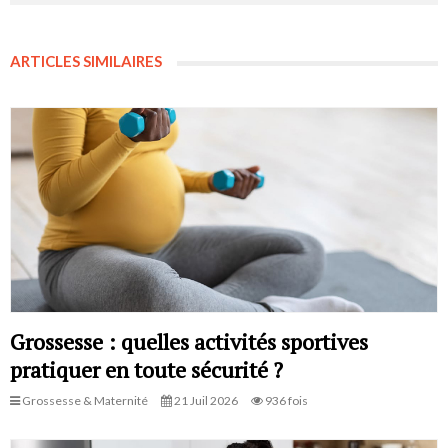
ARTICLES SIMILAIRES
Grossesse : quelles activités sportives
pratiquer en toute sécurité ?
Grossesse & Maternité
21 Juil 2026
936 fois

* [What is being asked] Write out an exact transcription of the line with "Grossesse : quelles activités sportives" and of each line after it; stop at the end of the records.

* [Output below]
Grossesse : quelles activités sportives
pratiquer en toute sécurité ?
Grossesse & Maternité
21 Juil 2026
936 fois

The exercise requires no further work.